Fewer LSAT Takers = Less Competition
- Mar 26, 2012
The number of LSAT test takers is at its lowest in years. You’ve probably already read what the New York Times thinks this means for lower-tier law schools. You may read that article and think that the legal profession in America is dead. You may see gloom, doom, and any number of other cold pricklies. Well, here’s a warm fuzzy: your competition pool just got smaller.
In other words, if you are among those who still have a strong desire to enter the legal profession, and thus also go to law school, the ball is now more than ever in your court. And your incentive to be a stellar LSAT test taker is thus also greater.
As many of us know, the LSAT comprises a large chunk of the U.S. News and World Report rankings. Schools, for better or worse, care a lot about these rankings. The better your LSAT test score, the more desirable an applicant you become. The more desirable an applicant you become, the greater your options. The competition between law schools for good students will only become fiercer as the talent pool shrinks.
You may very well have the ability to play seller in a seller’s market. For one, an excellent LSAT test score is more likely to make up for less than awesome grades. Secondly, a smaller applicant pool increases your chances of parlaying multiple acceptances into better offers. The more suitors you have, the easier it is to pit them against each other.

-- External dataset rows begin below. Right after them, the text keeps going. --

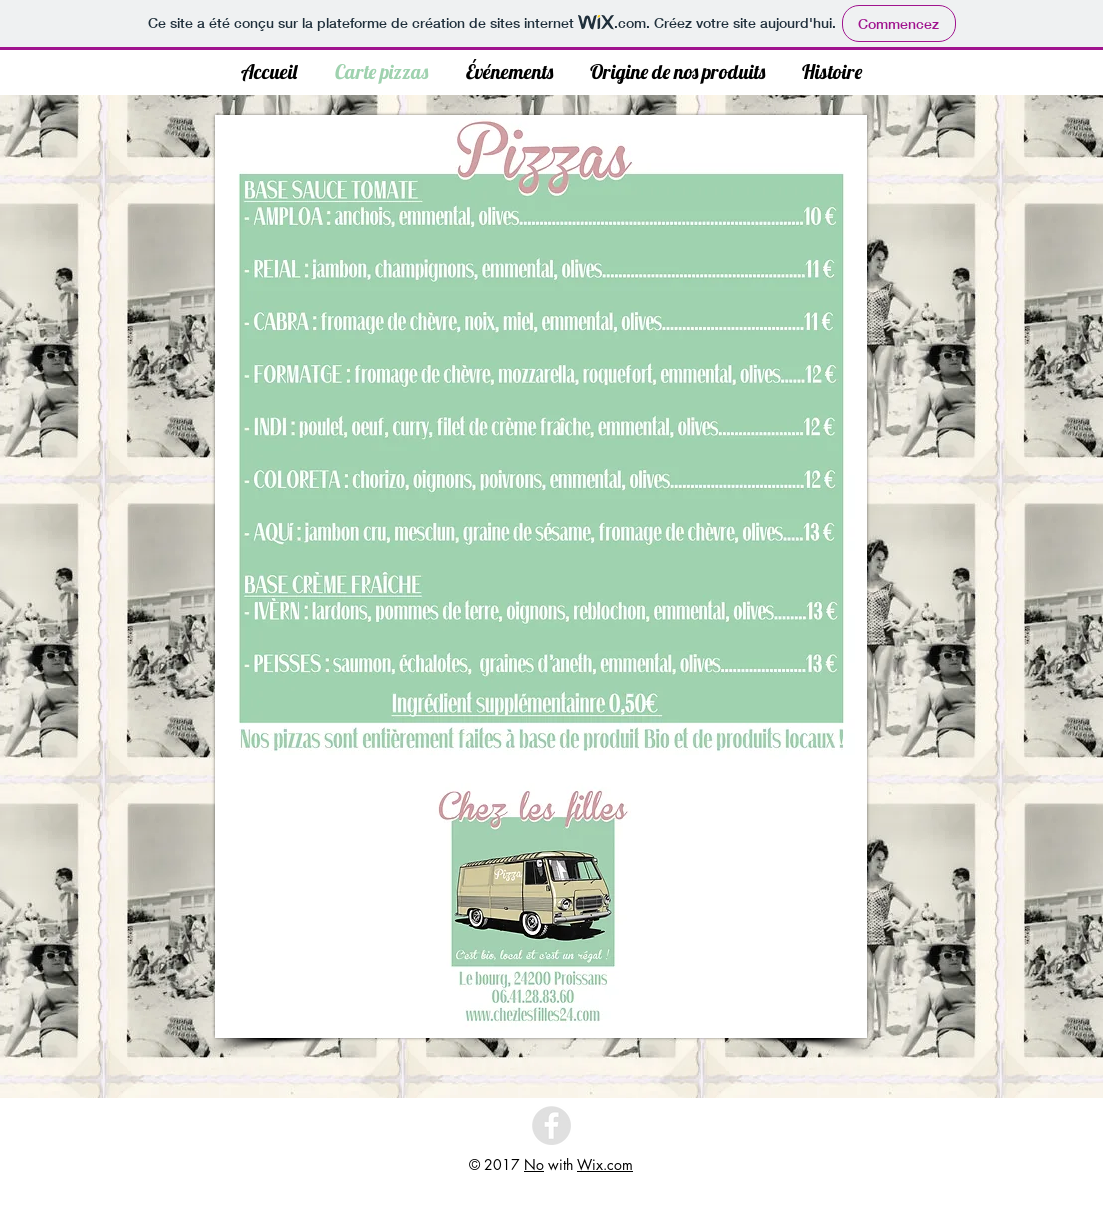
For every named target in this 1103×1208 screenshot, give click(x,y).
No (534, 1164)
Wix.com (605, 1164)
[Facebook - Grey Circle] (551, 1125)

To sum things up, if you have your heart set on lawyering (yes, it’s a word), you now have a better chance of getting into a better school. You also have more incentive to study as hard as you can for the LSAT so you can get the best offers possible from the schools to which you are accepted.
On an unrelated note, I saw Cookie Dough flavored vodka at a CVS this past weekend. I don’t know about you, but I’d rather just eat the cookie dough and wash it down with some Stoli. Sign of the apocalypse? Possibly.